Metro

City councilman wants to plaster subway walls with photos of sex fiends

A city councilman wants to plaster the subway walls with mug shots of serial sex fiends so straphangers know whom to avoid.

Peter Vallone Jr. (D-Queens), chair of the Public Safety Committee, told The Post that he will introduce a “Wall of Shame” resolution Monday — and that he hopes it will deter pervs from riding the rails.

“It will put pictures of convicted sex offenders at certain subway locations,” Vallone said.

“I think it would be the subway station closest to where the molesters live and where they committed the crime also.”

The tactic would target gropers, flashers and grinders who repeatedly prey on commuters.

Vallone said former MTA boss Joe Lhota “liked the idea” before he left his post to run for mayor.

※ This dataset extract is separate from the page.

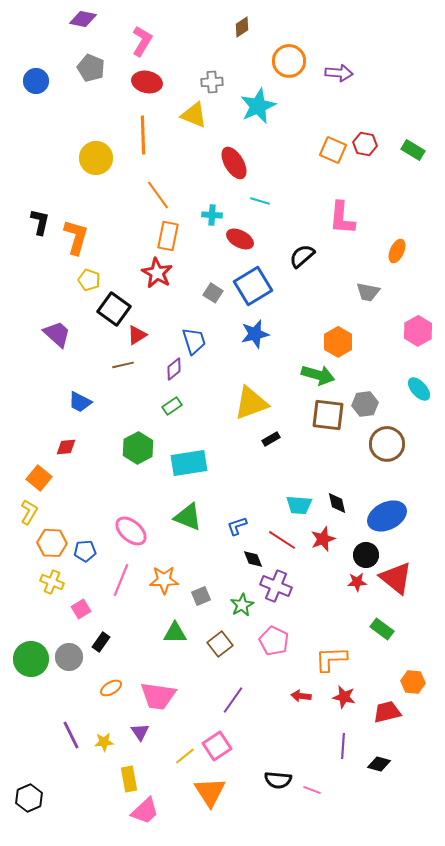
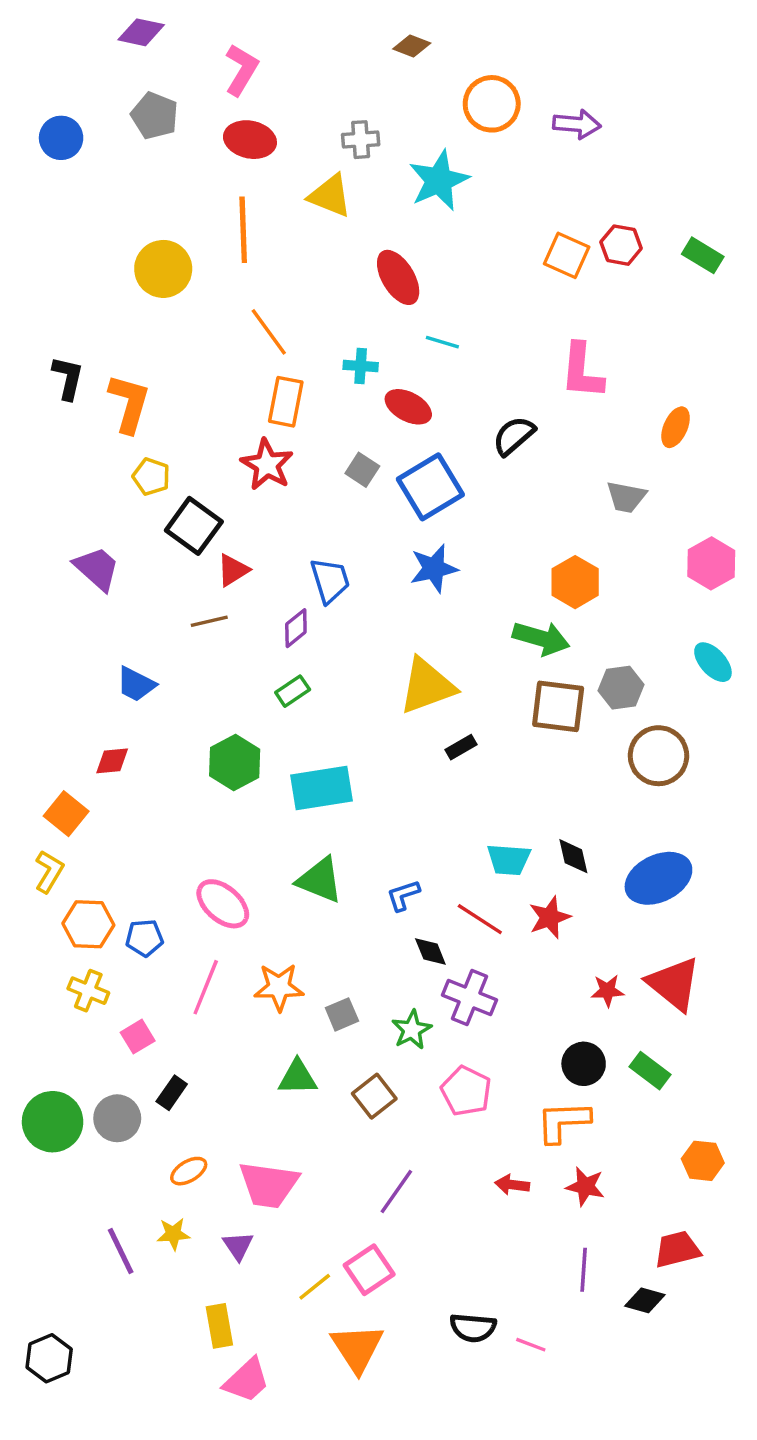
brown diamond: (242, 27) -> (412, 46), turned 55
gray square: (213, 293) -> (362, 470), moved
black circle: (366, 555) -> (584, 1064), moved
red trapezoid: (387, 712) -> (677, 1249), moved
yellow star: (104, 742) -> (173, 1234), moved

Vallone said he has faced previous opposition from the MTA over his “Wall of Shame” idea — going back to NYC Transit President Howard R. Roberts Jr. in 2011 — but this will be the first time he’s introduced it to the City Council.

Serial sex offenders can be barred for life from the subways.

And The Post yesterday revealed that at least nine repeat thieves were permanently banned from the trains. The pickpockets, fare beaters and scrap-metal scroungers agreed to the banishment as part of their parole conditions.

Vallone backs similar bans for perverts — who he says have “the highest recidivism rates of any criminals” — and adds that, at the very least, their faces should be prominently displayed.

“People said: ‘How are these people supposed to show up to work if they can’t go to work? They should have thought of that before they embarked on a life of crime,” he explained.

“My concern is for the safety of subway riders and not an easy commute for criminals. They can go buy a bike.”

He noted the success of DA Dan Donovan’s shoplifter wall of shame at the Staten Island Mall.

“If the Staten Island district attorney believes this is legally permissible, then it is clearly permissible,” Vallone wrote in a recent letter to the MTA.

A request for comment by the MTA was not immediately returned.